Offshore wind is seeing the same dramatic cost reductionsas solar and onshore wind. Though still more expensive, it’s heading towards $60/MWh parity with them across Europe. The U.S., China and Taiwan are also experiencing impressive drops. It’s why global capacity nearly doubled in three years from 12GW in December 2015 to 23GW by the end of 2018. IEEFA’s briefing note “Offshore Wind Ready to Be Key Part of Energy Mix Globally – Top European Developers to Drive Down Costs in Asia Pacific” explains the main drivers are improvements in turbine technology, low externalities, innovative financing models, and the scale and appetite for international investment. China is now building huge internal capacity in offshore wind manufacturing and technology. That leads IEEFA to predict China, along with the European firms that now dominate the global market – Ørsted of Denmark, RWE of Germany, Vattenfall of Sweden, SSE and Equinor of the UK, and Iberdrola of Spain –should soon be chasing customers across Asia, adding to their clean energy mix.
Global offshore wind power capacity nearly doubled in the last three years.

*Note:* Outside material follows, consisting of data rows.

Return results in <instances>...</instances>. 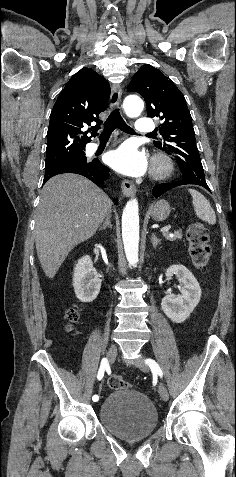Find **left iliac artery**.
<instances>
[{
    "instance_id": "1",
    "label": "left iliac artery",
    "mask_w": 236,
    "mask_h": 477,
    "mask_svg": "<svg viewBox=\"0 0 236 477\" xmlns=\"http://www.w3.org/2000/svg\"><path fill=\"white\" fill-rule=\"evenodd\" d=\"M145 363L150 367L153 373H157L160 377L163 376V372L155 360L148 358L145 360Z\"/></svg>"
}]
</instances>
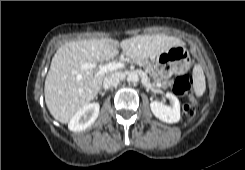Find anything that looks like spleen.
I'll use <instances>...</instances> for the list:
<instances>
[{
  "label": "spleen",
  "mask_w": 245,
  "mask_h": 170,
  "mask_svg": "<svg viewBox=\"0 0 245 170\" xmlns=\"http://www.w3.org/2000/svg\"><path fill=\"white\" fill-rule=\"evenodd\" d=\"M193 88L197 97L203 96L206 89L205 75L200 65H195L193 68Z\"/></svg>",
  "instance_id": "spleen-1"
}]
</instances>
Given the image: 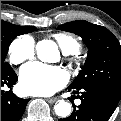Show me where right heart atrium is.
Instances as JSON below:
<instances>
[{
    "label": "right heart atrium",
    "mask_w": 121,
    "mask_h": 121,
    "mask_svg": "<svg viewBox=\"0 0 121 121\" xmlns=\"http://www.w3.org/2000/svg\"><path fill=\"white\" fill-rule=\"evenodd\" d=\"M35 41L29 36H20L12 41L9 47V57L13 64H21L33 57Z\"/></svg>",
    "instance_id": "1"
}]
</instances>
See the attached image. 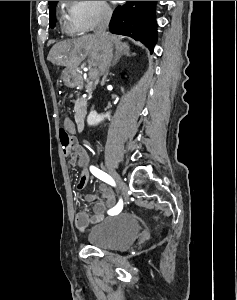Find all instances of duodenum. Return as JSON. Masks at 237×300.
<instances>
[{"instance_id": "1", "label": "duodenum", "mask_w": 237, "mask_h": 300, "mask_svg": "<svg viewBox=\"0 0 237 300\" xmlns=\"http://www.w3.org/2000/svg\"><path fill=\"white\" fill-rule=\"evenodd\" d=\"M70 81L72 85H78L80 78L76 73H70ZM87 119V105L86 102L82 101L79 103L76 114H75V125L79 132H82L85 128Z\"/></svg>"}]
</instances>
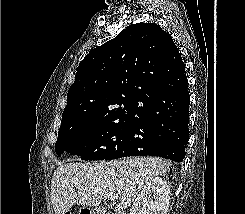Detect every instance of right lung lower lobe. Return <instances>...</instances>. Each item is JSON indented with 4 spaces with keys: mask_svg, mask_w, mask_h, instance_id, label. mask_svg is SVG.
Returning <instances> with one entry per match:
<instances>
[{
    "mask_svg": "<svg viewBox=\"0 0 245 214\" xmlns=\"http://www.w3.org/2000/svg\"><path fill=\"white\" fill-rule=\"evenodd\" d=\"M187 78L154 92L135 111L127 133V142L116 158L160 156L176 162L185 157L189 140V104Z\"/></svg>",
    "mask_w": 245,
    "mask_h": 214,
    "instance_id": "right-lung-lower-lobe-1",
    "label": "right lung lower lobe"
}]
</instances>
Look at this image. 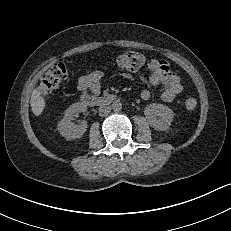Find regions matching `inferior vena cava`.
I'll return each instance as SVG.
<instances>
[{
    "instance_id": "602c4592",
    "label": "inferior vena cava",
    "mask_w": 231,
    "mask_h": 231,
    "mask_svg": "<svg viewBox=\"0 0 231 231\" xmlns=\"http://www.w3.org/2000/svg\"><path fill=\"white\" fill-rule=\"evenodd\" d=\"M110 111H111L110 106L102 105L99 108V115L102 116V117L106 116V115H108L110 113Z\"/></svg>"
}]
</instances>
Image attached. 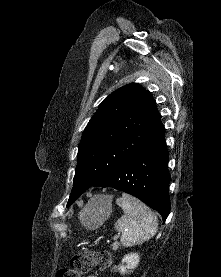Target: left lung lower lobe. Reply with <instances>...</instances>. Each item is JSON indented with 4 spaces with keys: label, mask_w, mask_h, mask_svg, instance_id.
Returning a JSON list of instances; mask_svg holds the SVG:
<instances>
[{
    "label": "left lung lower lobe",
    "mask_w": 221,
    "mask_h": 277,
    "mask_svg": "<svg viewBox=\"0 0 221 277\" xmlns=\"http://www.w3.org/2000/svg\"><path fill=\"white\" fill-rule=\"evenodd\" d=\"M164 132L163 127L153 138L91 187H112L131 194L158 211L165 221L170 212V174L167 170L169 155Z\"/></svg>",
    "instance_id": "left-lung-lower-lobe-1"
}]
</instances>
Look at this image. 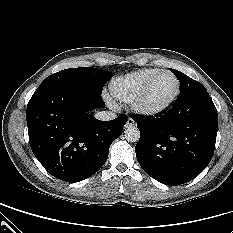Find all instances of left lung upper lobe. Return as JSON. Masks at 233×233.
I'll return each instance as SVG.
<instances>
[{
    "label": "left lung upper lobe",
    "instance_id": "5c2ea615",
    "mask_svg": "<svg viewBox=\"0 0 233 233\" xmlns=\"http://www.w3.org/2000/svg\"><path fill=\"white\" fill-rule=\"evenodd\" d=\"M179 79L180 81V96L179 98H183L189 94H191L194 91L197 90H205L206 88L199 82L191 79L187 75L183 74L182 72L175 70V69H170Z\"/></svg>",
    "mask_w": 233,
    "mask_h": 233
}]
</instances>
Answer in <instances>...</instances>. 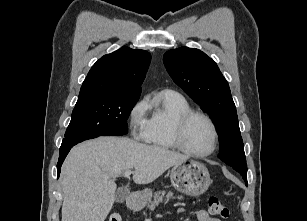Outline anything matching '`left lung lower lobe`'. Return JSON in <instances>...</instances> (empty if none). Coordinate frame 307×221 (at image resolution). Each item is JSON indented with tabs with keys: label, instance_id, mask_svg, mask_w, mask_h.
Listing matches in <instances>:
<instances>
[{
	"label": "left lung lower lobe",
	"instance_id": "obj_1",
	"mask_svg": "<svg viewBox=\"0 0 307 221\" xmlns=\"http://www.w3.org/2000/svg\"><path fill=\"white\" fill-rule=\"evenodd\" d=\"M240 174H241V176L243 177V179H244V181H245V183H246V186H247V173H241V172H239Z\"/></svg>",
	"mask_w": 307,
	"mask_h": 221
}]
</instances>
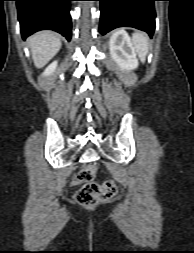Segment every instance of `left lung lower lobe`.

Joining solar and onshore wind, offshore wind is gaining pace as the third go-to investment in the race to replace emissions-heavy fossil fuel imports with cheap sustainable domestic renewables around the world.
A new IEEFA briefing note released last week, Offshore Wind Ready to Be Key Part of Energy Mix Globally – Top European Developers to Drive Down Costs in Asia Pacific, highlights that offshore wind shares the same advantages that solar and onshore wind carry.